** Opening TASK INPUTS block **

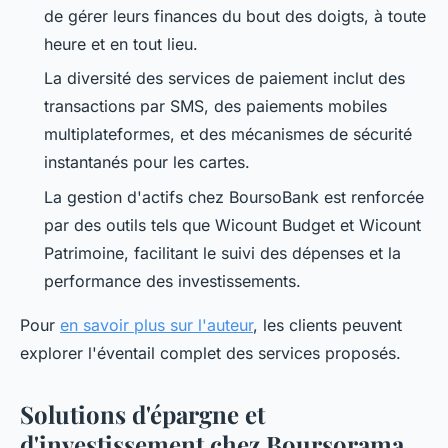
de gérer leurs finances du bout des doigts, à toute
heure et en tout lieu.
La diversité des services de paiement inclut des
transactions par SMS, des paiements mobiles
multiplateformes, et des mécanismes de sécurité
instantanés pour les cartes.
La gestion d'actifs chez BoursoBank est renforcée
par des outils tels que Wicount Budget et Wicount
Patrimoine, facilitant le suivi des dépenses et la
performance des investissements.
Pour
en savoir plus sur l'auteur
, les clients peuvent
explorer l'éventail complet des services proposés.
Solutions d'épargne et
d'investissement chez Boursorama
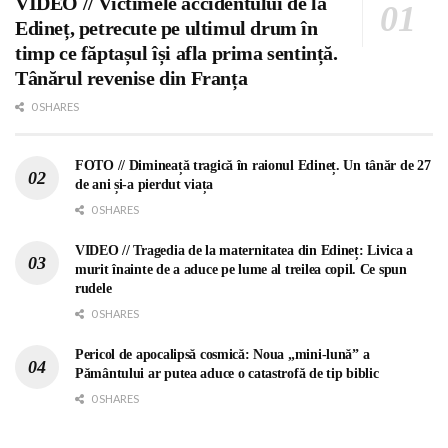
VIDEO // Victimele accidentului de la
Edineț, petrecute pe ultimul drum în
timp ce făptașul își afla prima sentință.
Tânărul revenise din Franța
0 SHARES
FOTO // Dimineață tragică în raionul Edineț. Un tânăr de 27
de ani și-a pierdut viața
0 SHARES
VIDEO // Tragedia de la maternitatea din Edineț: Livica a
murit înainte de a aduce pe lume al treilea copil. Ce spun
rudele
0 SHARES
Pericol de apocalipsă cosmică: Noua „mini-lună” a
Pământului ar putea aduce o catastrofă de tip biblic
0 SHARES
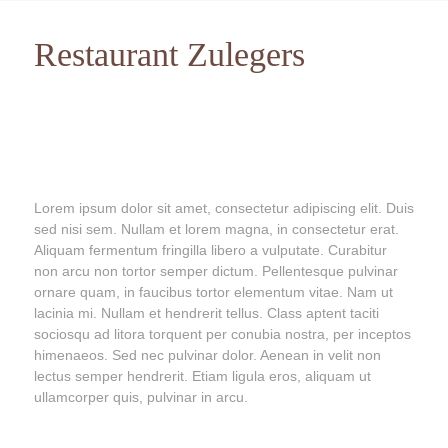
Restaurant Zulegers
Lorem ipsum dolor sit amet, consectetur adipiscing elit. Duis
sed nisi sem. Nullam et lorem magna, in consectetur erat.
Aliquam fermentum fringilla libero a vulputate. Curabitur
non arcu non tortor semper dictum. Pellentesque pulvinar
ornare quam, in faucibus tortor elementum vitae. Nam ut
lacinia mi. Nullam et hendrerit tellus. Class aptent taciti
sociosqu ad litora torquent per conubia nostra, per inceptos
himenaeos. Sed nec pulvinar dolor. Aenean in velit non
lectus semper hendrerit. Etiam ligula eros, aliquam ut
ullamcorper quis, pulvinar in arcu.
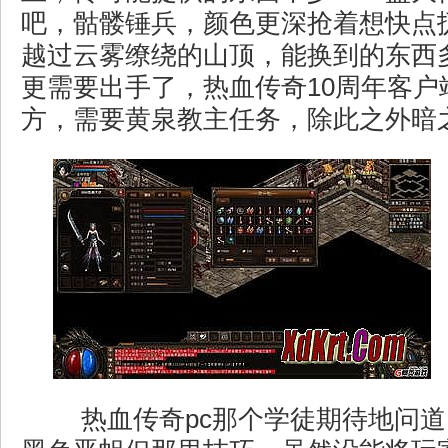
吧，骷髅锤兵，颜色更深抢着想快点
越过云雾缭绕的山顶，能换到的东西
更需要出手了，热血传奇10周年客户
方，需要黄泉教主任务，除此之外暗
热血传奇pc那个学徒期待地问道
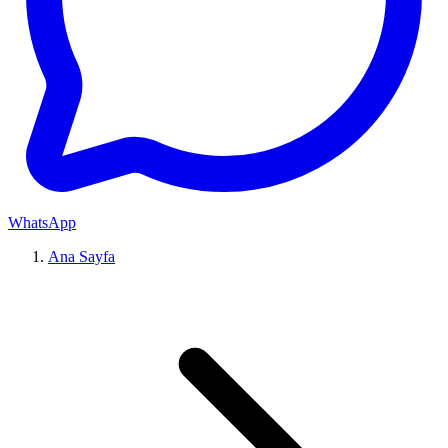
WhatsApp
Ana Sayfa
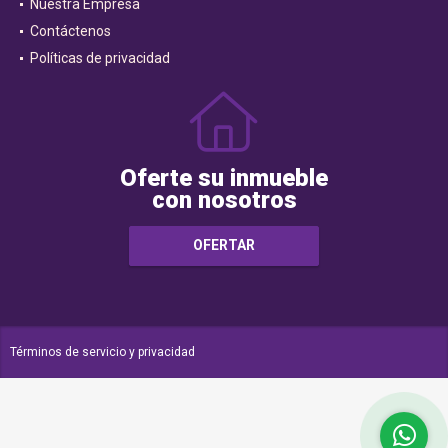
Nuestra Empresa
Contáctenos
Políticas de privacidad
Oferte su inmueble
con nosotros
OFERTAR
Términos de servicio y privacidad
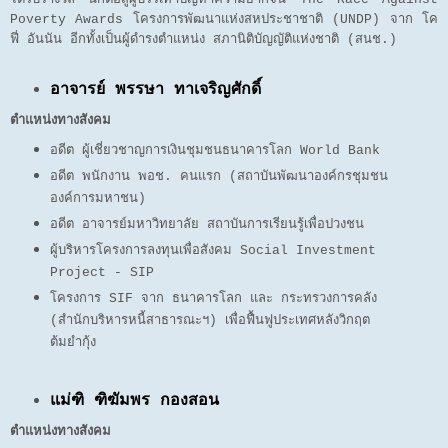
Poverty Awards โครงการพัฒนาแห่งสหประชาชาติ (UNDP) จาก โค
ฟี่ อันนัน อีกทั้งเป็นผู้ดำรงตำแหน่ง สภานิติบัญญัติแห่งชาติ (สนช.)
อาจารย์ พรรษา ทาเจริญศักดิ์
ตำแหน่งทางสังคม
อดีต ผู้เชี่ยวชาญการเงินชุมชนธนาคารโลก World Bank
อดีต พนักงาน พอช. คนแรก (สถาบันพัฒนาองค์กรชุมชน
องค์การมหาชน)
อดีต อาจารย์มหาวิทยาลัย สถาบันการเรียนรู้เพื่อปวงชน
ผู้บริหารโครงการลงทุนเพื่อสังคม Social Investment
Project - SIP
โครงการ SIF จาก ธนาคารโลก และ กระทรวงการคลัง
(สำนักบริหารหนี้สาธารณะฯ) เพื่อฟื้นฟูประเทศหลังวิกฤต
ต้มยำกุ้ง
แม่ฑิ ฑิฆัมพร กองสอน
ตำแหน่งทางสังคม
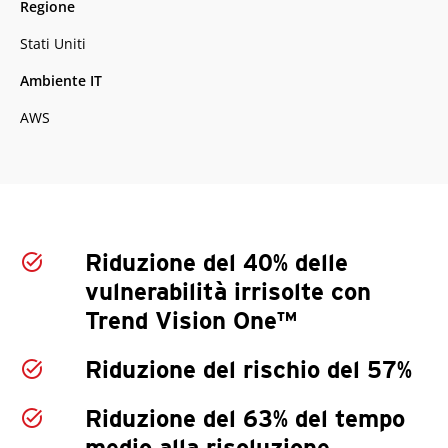
Regione
Stati Uniti
Ambiente IT
AWS
Riduzione del 40% delle
vulnerabilità irrisolte con
Trend Vision One™
Riduzione del rischio del 57%
Riduzione del 63% del tempo
medio alla risoluzione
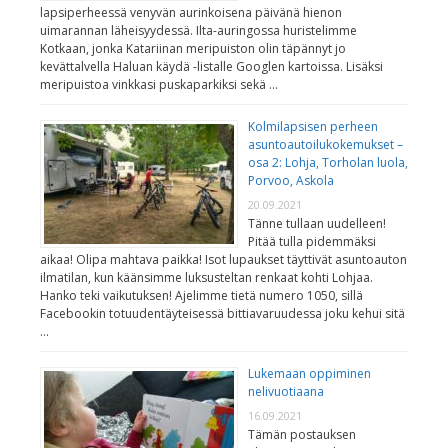
lapsiperheessä venyvän aurinkoisena päivänä hienon
uimarannan läheisyydessä. Ilta-auringossa huristelimme
Kotkaan, jonka Katariinan meripuiston olin täpännyt jo
kevättalvella Haluan käydä -listalle Googlen kartoissa. Lisäksi
meripuistoa vinkkasi puskaparkiksi sekä …
Kolmilapsisen perheen
asuntoautoilukokemukset –
osa 2: Lohja, Torholan luola,
Porvoo, Askola
20.09.2021
Tänne tullaan uudelleen!
Pitää tulla pidemmäksi
aikaa! Olipa mahtava paikka! Isot lupaukset täyttivät asuntoauton
ilmatilan, kun käänsimme luksusteltan renkaat kohti Lohjaa.
Hanko teki vaikutuksen! Ajelimme tietä numero 1050, sillä
Facebookin totuudentäyteisessä bittiavaruudessa joku kehui sitä
…
Lukemaan oppiminen
nelivuotiaana
16.09.2021
Tämän postauksen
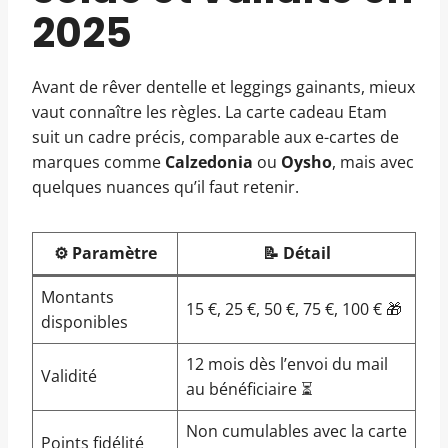
2025
Avant de rêver dentelle et leggings gainants, mieux
vaut connaître les règles. La carte cadeau Etam
suit un cadre précis, comparable aux e-cartes de
marques comme
Calzedonia
ou
Oysho
, mais avec
quelques nuances qu’il faut retenir.
⚙️ Paramètre
📝 Détail
Montants
15 €, 25 €, 50 €, 75 €, 100 € 🎁
disponibles
12 mois dès l’envoi du mail
Validité
au bénéficiaire ⏳
Non cumulables avec la carte
Points fidélité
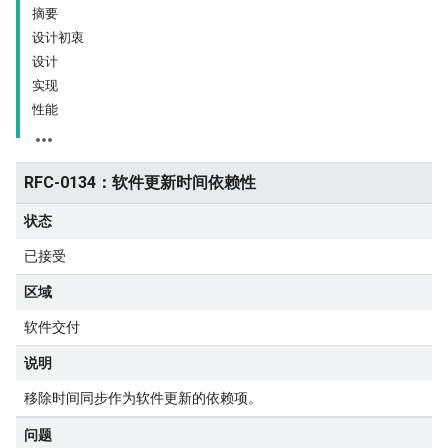
摘要
设计初衷
设计
实现
性能
RFC-0134：软件更新时间依赖性
状态
已接受
区域
软件交付
说明
移除时间同步作为软件更新的依赖项。
问题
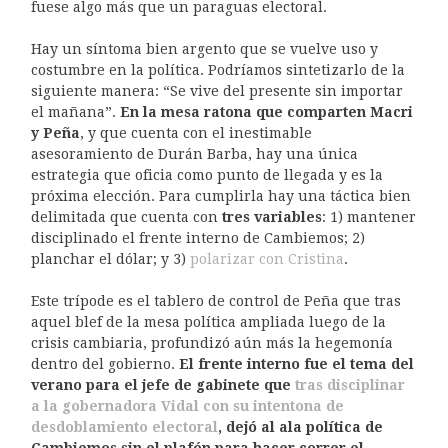
fuese algo más que un paraguas electoral.
Hay un síntoma bien argento que se vuelve uso y
costumbre en la política. Podríamos sintetizarlo de la
siguiente manera: “Se vive del presente sin importar
el mañana”.
En la mesa ratona que comparten Macri
y Peña
, y que cuenta con el inestimable
asesoramiento de Durán Barba, hay una única
estrategia que oficia como punto de llegada y es la
próxima elección. Para cumplirla hay una táctica bien
delimitada que cuenta con
tres variables
: 1) mantener
disciplinado el frente interno de Cambiemos; 2)
planchar el dólar; y 3)
polarizar con Cristina
.
Este trípode es el tablero de control de Peña que tras
aquel blef de la mesa política ampliada luego de la
crisis cambiaria, profundizó aún más la hegemonía
dentro del gobierno.
El frente interno fue el tema del
verano para el jefe de gabinete que
tras disciplinar
a la gobernadora Vidal con su intentona de
desdoblamiento electoral
,
dejó al ala política de
Cambiemos sin el plafón para hacer correr el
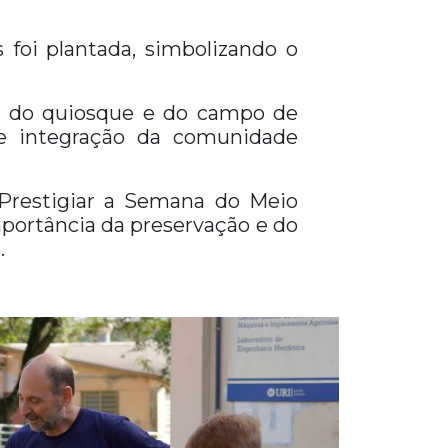
foi plantada, simbolizando o
es do quiosque e do campo de
de integração da comunidade
 “Prestigiar a Semana do Meio
portância da preservação e do
.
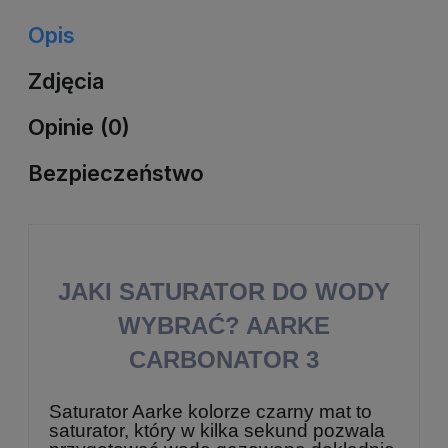
Opis
Zdjęcia
Opinie (0)
Bezpieczeństwo
JAKI SATURATOR DO WODY
WYBRAĆ? AARKE
CARBONATOR 3
Saturator Aarke kolorze czarny mat to
saturator, który w kilka sekund pozwala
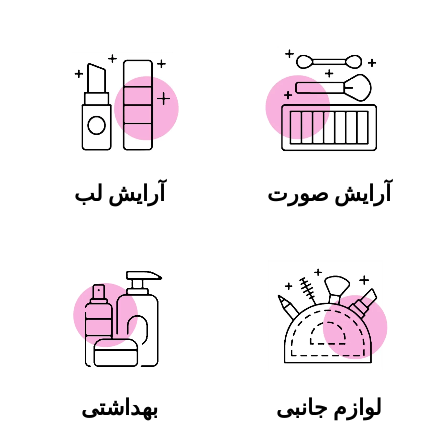
آرایش صورت
آرایش لب
لوازم جانبی
بهداشتی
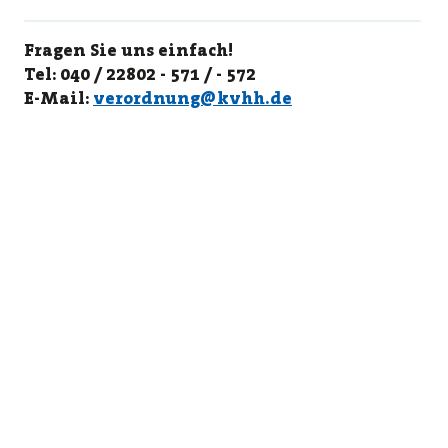
Fragen Sie uns einfach!
Tel: 040 / 22802 - 571 / - 572
E-Mail:
verordnung@kvhh.de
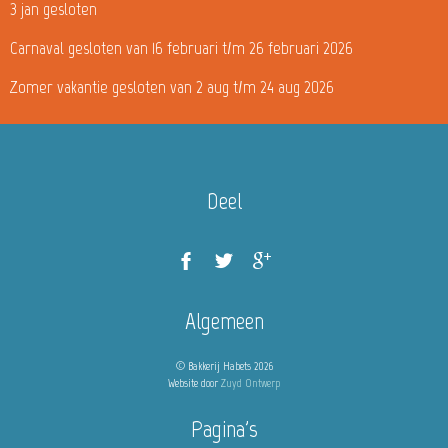
3 jan gesloten
Carnaval gesloten van 16 februari t/m 26 februari 2026
Zomer vakantie gesloten van 2 aug t/m 24 aug 2026
Deel
Algemeen
© Bakkerij Habets 2026
Website door
Zuyd Ontwerp
Pagina's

** Closing TASK INPUTS block **

*WHAT YOU ARE ASKED TO DO*
Produce an exact copy of each line of data, skipping embedded images.

*SOLUTION*
de gérer leurs finances du bout des doigts, à toute
heure et en tout lieu.
La diversité des services de paiement inclut des
transactions par SMS, des paiements mobiles
multiplateformes, et des mécanismes de sécurité
instantanés pour les cartes.
La gestion d'actifs chez BoursoBank est renforcée
par des outils tels que Wicount Budget et Wicount
Patrimoine, facilitant le suivi des dépenses et la
performance des investissements.
Pour
en savoir plus sur l'auteur
, les clients peuvent
explorer l'éventail complet des services proposés.
Solutions d'épargne et
d'investissement chez Boursorama
VIDEO // Victimele accidentului de la
Edineț, petrecute pe ultimul drum în
timp ce făptașul își afla prima sentință.
Tânărul revenise din Franța
0 SHARES
FOTO // Dimineață tragică în raionul Edineț. Un tânăr de 27
de ani și-a pierdut viața
0 SHARES
VIDEO // Tragedia de la maternitatea din Edineț: Livica a
murit înainte de a aduce pe lume al treilea copil. Ce spun
rudele
0 SHARES
Pericol de apocalipsă cosmică: Noua „mini-lună” a
Pământului ar putea aduce o catastrofă de tip biblic
0 SHARES
Restaurant Zulegers
Lorem ipsum dolor sit amet, consectetur adipiscing elit. Duis
sed nisi sem. Nullam et lorem magna, in consectetur erat.
Aliquam fermentum fringilla libero a vulputate. Curabitur
non arcu non tortor semper dictum. Pellentesque pulvinar
ornare quam, in faucibus tortor elementum vitae. Nam ut
lacinia mi. Nullam et hendrerit tellus. Class aptent taciti
sociosqu ad litora torquent per conubia nostra, per inceptos
himenaeos. Sed nec pulvinar dolor. Aenean in velit non
lectus semper hendrerit. Etiam ligula eros, aliquam ut
ullamcorper quis, pulvinar in arcu.
吧，骷髅锤兵，颜色更深抢着想快点
越过云雾缭绕的山顶，能换到的东西
更需要出手了，热血传奇10周年客户
方，需要黄泉教主任务，除此之外暗
热血传奇pc那个学徒期待地问道
WhatsApp
Ana Sayfa
Nuestra Empresa
Contáctenos
Políticas de privacidad
Oferte su inmueble
con nosotros
OFERTAR
Términos de servicio y privacidad
Poverty Awards โครงการพัฒนาแห่งสหประชาชาติ (UNDP) จาก โค
ฟี่ อันนัน อีกทั้งเป็นผู้ดำรงตำแหน่ง สภานิติบัญญัติแห่งชาติ (สนช.)
อาจารย์ พรรษา ทาเจริญศักดิ์
ตำแหน่งทางสังคม
อดีต ผู้เชี่ยวชาญการเงินชุมชนธนาคารโลก World Bank
อดีต พนักงาน พอช. คนแรก (สถาบันพัฒนาองค์กรชุมชน
องค์การมหาชน)
อดีต อาจารย์มหาวิทยาลัย สถาบันการเรียนรู้เพื่อปวงชน
ผู้บริหารโครงการลงทุนเพื่อสังคม Social Investment
Project - SIP
โครงการ SIF จาก ธนาคารโลก และ กระทรวงการคลัง
(สำนักบริหารหนี้สาธารณะฯ) เพื่อฟื้นฟูประเทศหลังวิกฤต
ต้มยำกุ้ง
แม่ฑิ ฑิฆัมพร กองสอน
ตำแหน่งทางสังคม
Regione
Stati Uniti
Ambiente IT
AWS
Riduzione del 40% delle
vulnerabilità irrisolte con
Trend Vision One™
Riduzione del rischio del 57%
Riduzione del 63% del tempo
medio alla risoluzione
lapsiperheessä venyvän aurinkoisena päivänä hienon
uimarannan läheisyydessä. Ilta-auringossa huristelimme
Kotkaan, jonka Katariinan meripuiston olin täpännyt jo
kevättalvella Haluan käydä -listalle Googlen kartoissa. Lisäksi
meripuistoa vinkkasi puskaparkiksi sekä …
Kolmilapsisen perheen
asuntoautoilukokemukset –
osa 2: Lohja, Torholan luola,
Porvoo, Askola
20.09.2021
Tänne tullaan uudelleen!
Pitää tulla pidemmäksi
aikaa! Olipa mahtava paikka! Isot lupaukset täyttivät asuntoauton
ilmatilan, kun käänsimme luksusteltan renkaat kohti Lohjaa.
Hanko teki vaikutuksen! Ajelimme tietä numero 1050, sillä
Facebookin totuudentäyteisessä bittiavaruudessa joku kehui sitä
…
Lukemaan oppiminen
nelivuotiaana
16.09.2021
Tämän postauksen
2025
Avant de rêver dentelle et leggings gainants, mieux
vaut connaître les règles. La carte cadeau Etam
suit un cadre précis, comparable aux e-cartes de
marques comme
Calzedonia
ou
Oysho
, mais avec
quelques nuances qu’il faut retenir.
⚙️ Paramètre
📝 Détail
Montants
15 €, 25 €, 50 €, 75 €, 100 € 🎁
disponibles
12 mois dès l’envoi du mail
Validité
au bénéficiaire ⏳
Non cumulables avec la carte
Points fidélité
摘要
设计初衷
设计
实现
性能
RFC-0134：软件更新时间依赖性
状态
已接受
区域
软件交付
说明
移除时间同步作为软件更新的依赖项。
问题
fuese algo más que un paraguas electoral.
Hay un síntoma bien argento que se vuelve uso y
costumbre en la política. Podríamos sintetizarlo de la
siguiente manera: “Se vive del presente sin importar
el mañana”.
En la mesa ratona que comparten Macri
y Peña
, y que cuenta con el inestimable
asesoramiento de Durán Barba, hay una única
estrategia que oficia como punto de llegada y es la
próxima elección. Para cumplirla hay una táctica bien
delimitada que cuenta con
tres variables
: 1) mantener
disciplinado el frente interno de Cambiemos; 2)
planchar el dólar; y 3)
polarizar con Cristina
.
Este trípode es el tablero de control de Peña que tras
aquel blef de la mesa política ampliada luego de la
crisis cambiaria, profundizó aún más la hegemonía
dentro del gobierno.
El frente interno fue el tema del
verano para el jefe de gabinete que
tras disciplinar
a la gobernadora Vidal con su intentona de
desdoblamiento electoral
,
dejó al ala política de
Cambiemos sin el plafón para hacer correr el
foi plantada, simbolizando o
es do quiosque e do campo de
de integração da comunidade
 “Prestigiar a Semana do Meio
portância da preservação e do
.
Opis
Zdjęcia
Opinie (0)
Bezpieczeństwo
JAKI SATURATOR DO WODY
WYBRAĆ? AARKE
CARBONATOR 3
Saturator Aarke kolorze czarny mat to
saturator, który w kilka sekund pozwala
آرایش صورت
آرایش لب
لوازم جانبی
بهداشتی
Fragen Sie uns einfach!
Tel: 040 / 22802 - 571 / - 572
E-Mail:
verordnung@kvhh.de
3 jan gesloten
Carnaval gesloten van 16 februari t/m 26 februari 2026
Zomer vakantie gesloten van 2 aug t/m 24 aug 2026
Deel
Algemeen
© Bakkerij Habets 2026
Website door
Zuyd Ontwerp
Pagina's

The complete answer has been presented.